Sr. Manager, Verification & Validation

Location
Frederick, MD
Salary
Competitive
Posted
July 21 2017
Ref
52350BR
Position Type
Full Time
Job Description

Summary

Thermo Fisher Scientific is looking for a talented, versatile engineer or scientist to lead design verification and validation (V&V) activities for life science systems comprised of instruments, software, consumables, assays, cells, culture system and reagents.
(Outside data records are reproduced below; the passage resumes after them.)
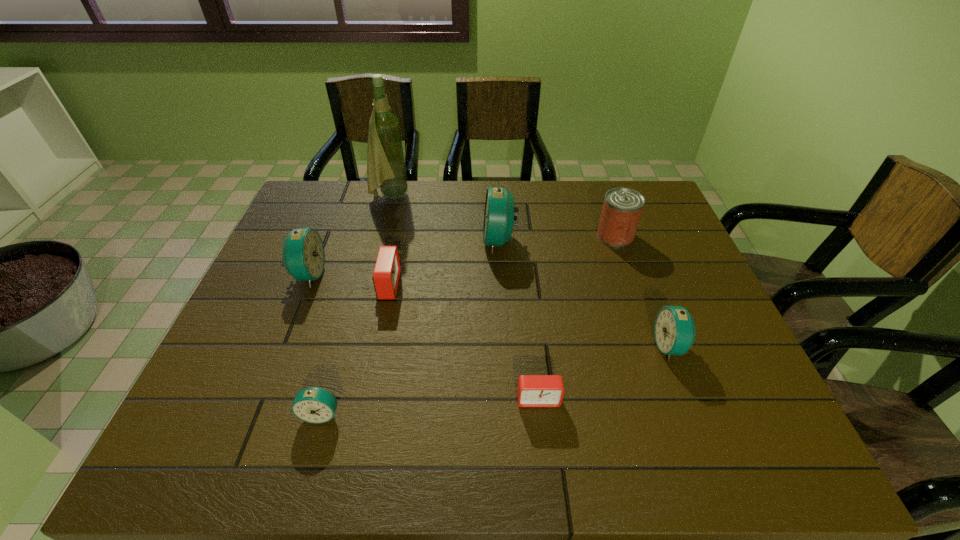 Find the location of `the farther red alarm clock`. the farther red alarm clock is located at coordinates (386, 274).

Locate an element on the screen. The width and height of the screenshot is (960, 540). the smallest blue alarm clock is located at coordinates (316, 405).

Where is `the second blue alarm clock from left to right`? the second blue alarm clock from left to right is located at coordinates (316, 405).

Locate an element on the screen. Image resolution: width=960 pixels, height=540 pixels. the right red alarm clock is located at coordinates coord(532,390).

Where is `the nearer red alarm clock`? The width and height of the screenshot is (960, 540). the nearer red alarm clock is located at coordinates click(532, 390).

Locate an element on the screen. The image size is (960, 540). blank space located 0.220m on the front-facing side of the farthest object is located at coordinates (474, 196).

Locate an element on the screen. The width and height of the screenshot is (960, 540). free region located 0.290m on the front-facing side of the biggest blue alarm clock is located at coordinates (385, 241).

This screenshot has height=540, width=960. What are the coordinates of `vacant region located 0.330m on the front-facing side of the biggest blue alarm clock` in the screenshot? It's located at (372, 241).

The width and height of the screenshot is (960, 540). In order to click on vacant space situated 0.310m on the front-facing side of the biggest blue alarm clock in this screenshot , I will do pos(378,241).

Find the location of a particular element. This screenshot has height=540, width=960. vacant space situated 0.300m on the front-facing side of the leftmost blue alarm clock is located at coordinates (434, 274). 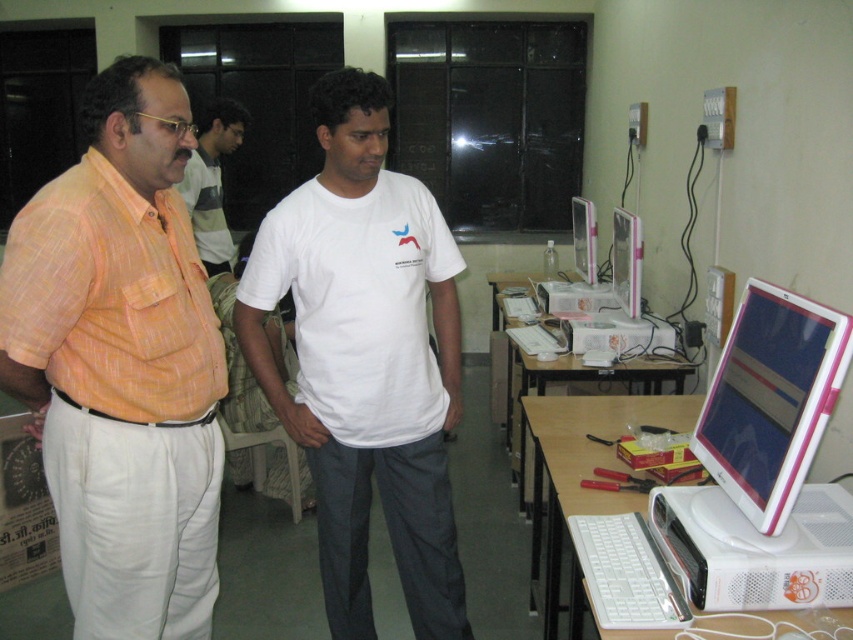 You are setting up a new workstation in the computer lab. You have a pink plastic monitor at center right and a white plastic desktop at lower right. Which object is bigger?

The pink plastic monitor at center right is larger than the white plastic desktop at lower right according to the description.

You are a student in the computer lab and need to reach both the point at coordinates (160, 237) and the point at (744, 403). Which point should you move towards first if you want to reach the closer one first?

You should move towards point (160, 237) first because it is closer to you than point (744, 403). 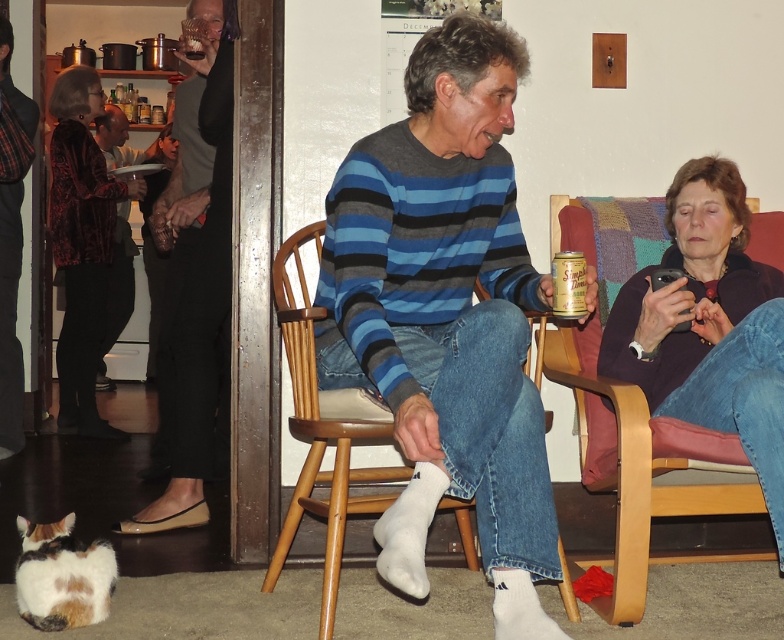 You are standing in the room and want to hand a gift to the person wearing the purple soft sweater at right and the shiny black shoes at lower left. Which one can you reach without moving from your current position?

The purple soft sweater at right is closer to the viewer than the shiny black shoes at lower left, so you can reach the person wearing the purple soft sweater at right without moving. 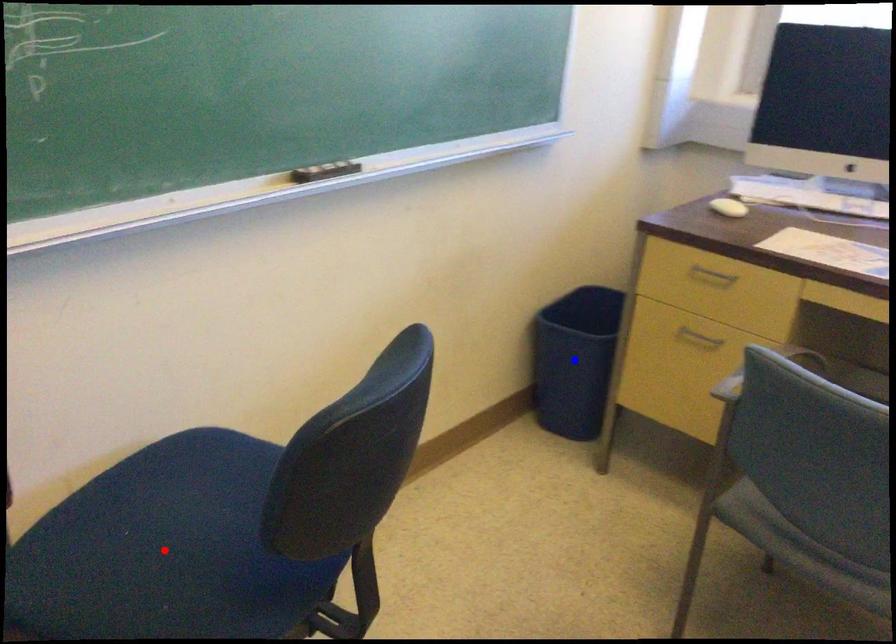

Primary Duties and Responsibilities

  • Leads, delegates and guides the verification and validation resource team to drive efficient and effective delivery of activities in the product commercialization process.
  • Manages day to day activities of V&V team members
  • Works with the development team of engineers and/or scientists to plan and execute verification and validation testing of commercial product designs.
  • Oversees ad-hoc testing to support pre-verification V&V activities.
  • Participates in drafting customer/product requirements, specifications and design inputs. Work with Design Compliance and Quality to drive harmonization and standardization in associated processes.
  • Participates in the generation of instrument- and/or software-based measurement tools to aid with V&V activities.
  • Creates detailed test protocols from product specification document or high-level plan.
  • Oversee V&V team in the generation of test plans, executing tests, performing data analysis, and writing reports.
  • Participates in transferring test protocols to manufacturing/operations partners.
  • Develop and institute processes to facilitate V&V best practices in research and therapeutic application product designs.
  • Generate and distribute monthly and quarterly V&V project tracking reports for senior management team

Skills & Education

Required:

  • Strong background in statistics.
  • Demonstrated skills in project management.
  • Experience working in a product development environment
  • Experience working in a regulated environment
  • Demonstrated ability to work with a diverse team of R&D, Quality and Design Compliance resources
  • At least 5 years of V&V experience with complex life science systems and assays.
  • Experience in executing formal V&V testing and informal ad-hoc testing.
  • Knowledge of Quality by Design (QBD) principles and ICH standards for assay validation .
  • PhD + in engineering, quantitative biology, or related scientific or an engineering field + 7 years industry experience, or MS + 10 yrs. Experience, or B.S + 15 years experience.

Advantageous:

  • Deployed and maintained formal processes (i.e. verification, validation)
  • Familiarity with cell culture, genomic and device technologies.
  • Data analysis, script programming, and visualization with JMP statistical software system.
  • Familiarity with and deployment of Design Excellence tools in product development process.
  • People leadership experience
*LSG-IND


Thermo Fisher Scientific is an EEO/Affirmative Action Employer and does not discriminate on the basis of race, color, religion, sex, sexual orientation, gender identity, national origin, protected veteran status, disability or any other legally protected status.